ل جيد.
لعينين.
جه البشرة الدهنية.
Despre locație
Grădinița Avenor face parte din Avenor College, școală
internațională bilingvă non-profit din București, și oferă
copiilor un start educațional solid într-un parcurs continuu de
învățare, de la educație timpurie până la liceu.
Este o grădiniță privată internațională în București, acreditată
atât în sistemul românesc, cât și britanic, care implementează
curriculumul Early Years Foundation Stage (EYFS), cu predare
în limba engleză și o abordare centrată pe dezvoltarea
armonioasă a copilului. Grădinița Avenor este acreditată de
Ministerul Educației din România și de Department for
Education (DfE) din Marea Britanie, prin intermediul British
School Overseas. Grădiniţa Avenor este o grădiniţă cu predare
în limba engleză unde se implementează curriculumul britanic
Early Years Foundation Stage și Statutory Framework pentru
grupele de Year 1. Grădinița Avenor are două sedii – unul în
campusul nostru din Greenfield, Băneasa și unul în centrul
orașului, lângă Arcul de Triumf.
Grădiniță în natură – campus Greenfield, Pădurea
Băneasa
...
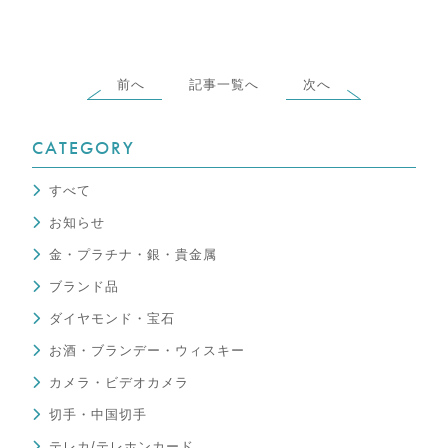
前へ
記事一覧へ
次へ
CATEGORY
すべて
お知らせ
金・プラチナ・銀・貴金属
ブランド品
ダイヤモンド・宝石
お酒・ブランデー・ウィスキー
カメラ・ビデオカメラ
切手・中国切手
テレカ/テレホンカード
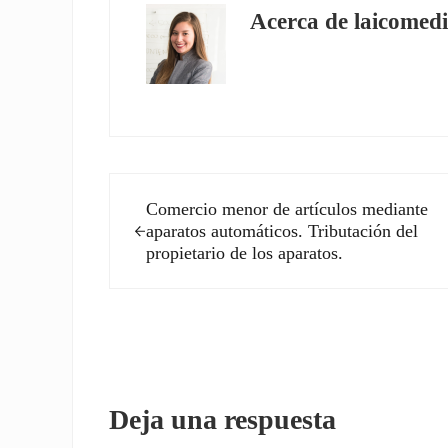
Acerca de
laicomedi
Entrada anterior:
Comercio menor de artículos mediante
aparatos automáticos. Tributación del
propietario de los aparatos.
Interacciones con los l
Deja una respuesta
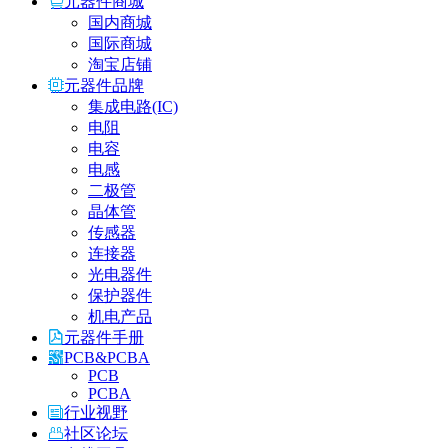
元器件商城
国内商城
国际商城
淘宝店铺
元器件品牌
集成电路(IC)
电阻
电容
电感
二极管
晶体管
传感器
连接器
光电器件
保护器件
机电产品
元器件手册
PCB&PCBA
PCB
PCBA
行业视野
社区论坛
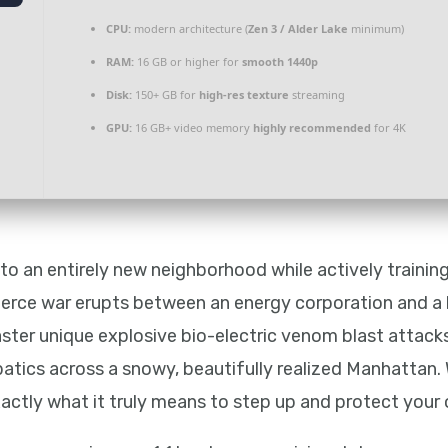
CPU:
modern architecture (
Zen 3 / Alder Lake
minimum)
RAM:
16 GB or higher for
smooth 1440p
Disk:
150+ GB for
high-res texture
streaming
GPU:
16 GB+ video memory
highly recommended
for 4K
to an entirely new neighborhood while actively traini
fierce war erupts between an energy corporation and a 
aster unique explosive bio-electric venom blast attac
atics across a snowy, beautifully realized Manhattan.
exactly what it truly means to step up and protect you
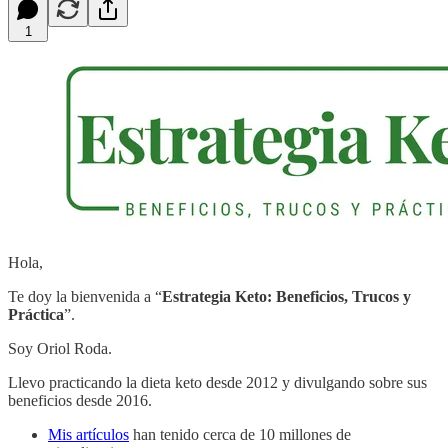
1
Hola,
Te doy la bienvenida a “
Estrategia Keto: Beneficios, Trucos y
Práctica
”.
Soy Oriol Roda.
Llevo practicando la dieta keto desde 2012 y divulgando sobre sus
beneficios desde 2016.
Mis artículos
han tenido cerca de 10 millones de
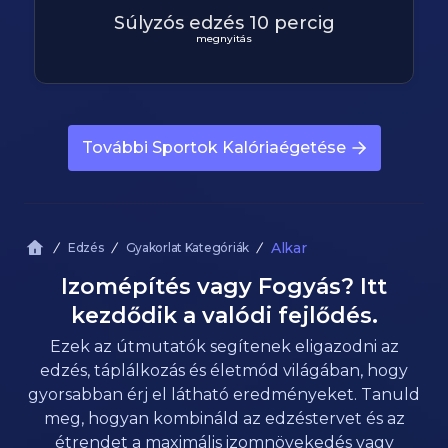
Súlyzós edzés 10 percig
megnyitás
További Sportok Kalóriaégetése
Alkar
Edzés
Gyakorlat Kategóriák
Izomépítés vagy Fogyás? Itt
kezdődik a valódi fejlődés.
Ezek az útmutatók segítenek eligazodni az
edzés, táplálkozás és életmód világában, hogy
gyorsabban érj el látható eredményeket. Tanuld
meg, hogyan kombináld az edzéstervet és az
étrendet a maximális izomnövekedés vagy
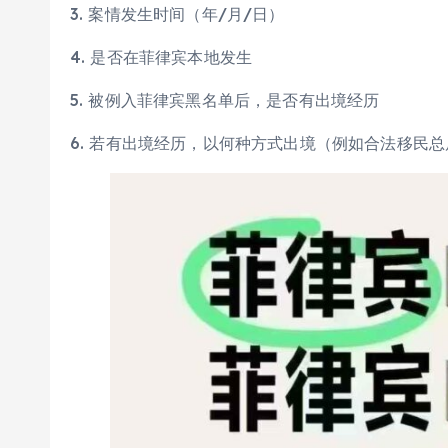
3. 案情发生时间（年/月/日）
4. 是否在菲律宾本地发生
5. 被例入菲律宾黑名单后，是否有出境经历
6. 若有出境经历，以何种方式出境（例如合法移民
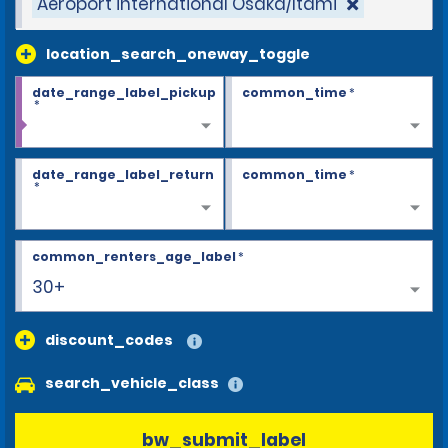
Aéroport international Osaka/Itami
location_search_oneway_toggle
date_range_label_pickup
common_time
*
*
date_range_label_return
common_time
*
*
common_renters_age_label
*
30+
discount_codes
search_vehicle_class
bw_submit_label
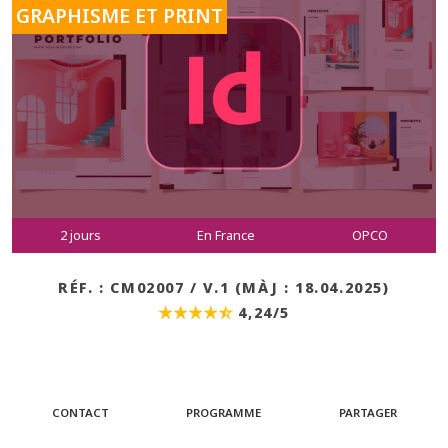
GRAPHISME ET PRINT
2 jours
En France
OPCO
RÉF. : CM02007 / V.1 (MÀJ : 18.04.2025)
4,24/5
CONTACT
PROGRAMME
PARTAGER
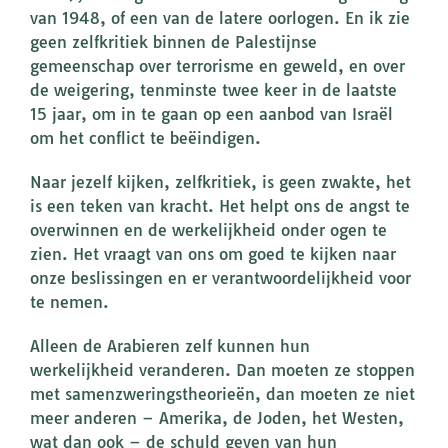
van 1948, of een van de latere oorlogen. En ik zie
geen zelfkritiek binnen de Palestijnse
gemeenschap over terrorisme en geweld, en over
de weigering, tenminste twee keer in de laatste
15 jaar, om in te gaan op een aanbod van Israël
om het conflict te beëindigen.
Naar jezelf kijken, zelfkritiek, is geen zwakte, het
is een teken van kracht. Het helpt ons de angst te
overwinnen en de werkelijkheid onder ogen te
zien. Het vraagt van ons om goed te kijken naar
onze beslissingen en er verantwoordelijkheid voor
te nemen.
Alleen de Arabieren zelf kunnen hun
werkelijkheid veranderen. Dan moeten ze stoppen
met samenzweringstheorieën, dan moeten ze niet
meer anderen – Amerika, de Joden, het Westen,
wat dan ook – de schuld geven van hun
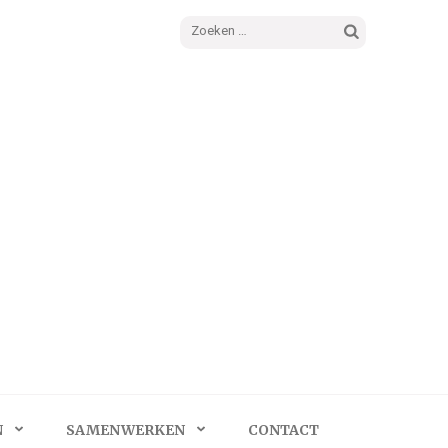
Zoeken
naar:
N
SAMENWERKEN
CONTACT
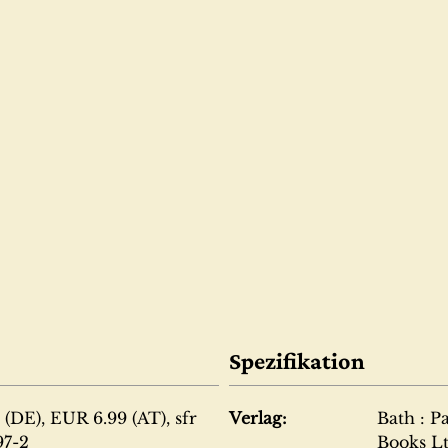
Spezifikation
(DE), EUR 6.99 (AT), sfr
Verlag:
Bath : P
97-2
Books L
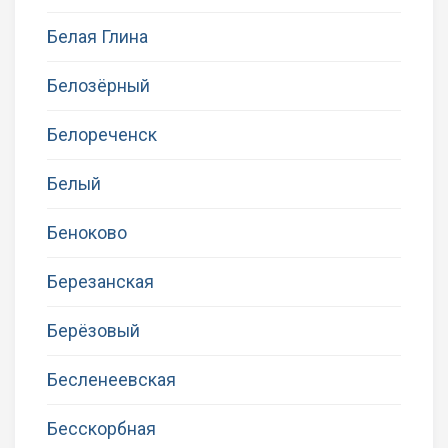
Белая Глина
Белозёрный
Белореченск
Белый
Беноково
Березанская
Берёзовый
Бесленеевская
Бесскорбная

■ PROBLEM DETAILS ■
Some lines in the material contain "acreditată". Show all of them.

■ EXERCISE ANSWER ■
Este o grădiniță privată internațională în București, acreditată
armonioasă a copilului. Grădinița Avenor este acreditată de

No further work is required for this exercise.